Graphics giant Nvidia and games publisher Ubisoft have announced the formation of a technical alliance which will see PC-exclusive technologies used to enhance upcoming Ubisoft titles.
The announcement comes just ahead of the launch of the PlayStation 4 and Xbox One games consoles, which both use graphics processing technology from Nvidia's rival AMD. Clearly, then, Nvidia has reason to be supporting PC gaming as the only true way to play next-generation games - but what does Ubisoft get out of the deal?
The short answer: direct access to Nvidia engineers.
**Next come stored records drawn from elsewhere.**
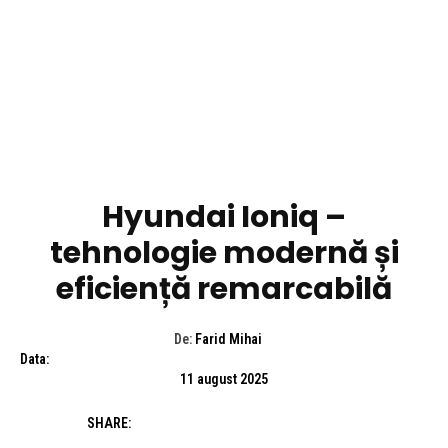
AUTO
Hyundai Ioniq –
tehnologie modernă și
eficiență remarcabilă
De:
Farid Mihai
Data:
11 august 2025
SHARE:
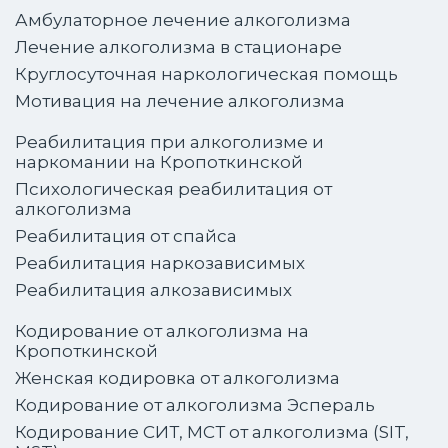
Амбулаторное лечение алкоголизма
Лечение алкоголизма в стационаре
Круглосуточная наркологическая помощь
Мотивация на лечение алкоголизма
Реабилитация при алкоголизме и
наркомании на Кропоткинской
Психологическая реабилитация от
алкоголизма
Реабилитация от спайса
Реабилитация наркозависимых
Реабилитация алкозависимых
Кодирование от алкоголизма на
Кропоткинской
Женская кодировка от алкоголизма
Кодирование от алкоголизма Эспераль
Кодирование СИТ, МСТ от алкоголизма (SIT,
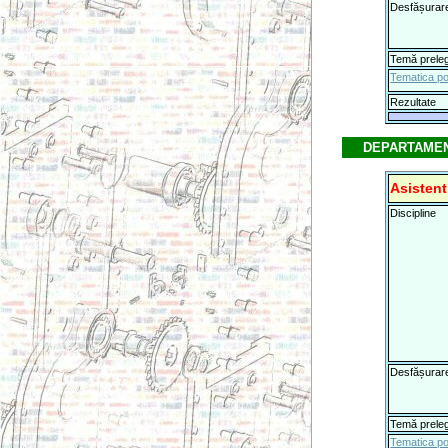
Desfășurar
Temă prele
Tematica po
Rezultate
DEPARTAMEN
Asistent
Discipline
Desfășurar
Temă prele
Tematica po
The company has confirmed that several upcoming Ubisoft titles will include optimisations made by Nvidia to enhance the games' visuals, including Nvidia-provided and enhanced support for Temporal Anti-Aliasing (TXAA,) Horizon-Based Ambient Occlusion Plus (HBAO+) with Interleaved Rendering, and Scan-Line Interleave (SLI) - which, it must be added, includes a dig at AMD's frame-stuttering issues as the company describes the technology as 'the smoothest and fastest multi-GPI solution available.
The companies made an announcement during Gamescom last week that Splinter Cell Blacklist would be one of the first titles to benefit from the partnership: the game will include all the aforementioned features, plus higher resolution assets than are available on the console versions - boosting the install size to a whopping 22GB - support for DirectX 11 tessellation and parallax occlusion mapping. They also confirmed that similar features would be present in Assassin's Creed IV: Black Flag.
Now, Nvidia and Ubisoft have jointly revealed that third-person hack-'em-up Watch_Dogs is to get the same treatment. While details are lacking, the feature list is likely to be near-identical to those for the aforementioned titles: tailored support for TXAA, HBAO+ and SLI for those with Nvidia graphics chips, and higher-than-console resolution assets, tessellation and parallax occlusion mapping for all DirectX 11-capable systems.
With AMD having design wins in all three next-generation console systems - the company provides APUs for the Xbox One and PlayStation 4, and a GPU in the Wii U - it's likely that this deal with Ubisoft is only the first in many for rival Nvidia. The company will be looking to turn people away from consoles and onto PC gaming with a focus it lacked when it provided graphics processors for consoles, which can only mean good things to come for PC gamers - and doubly so when AMD decides its time to compete with some technical partnerships of its own.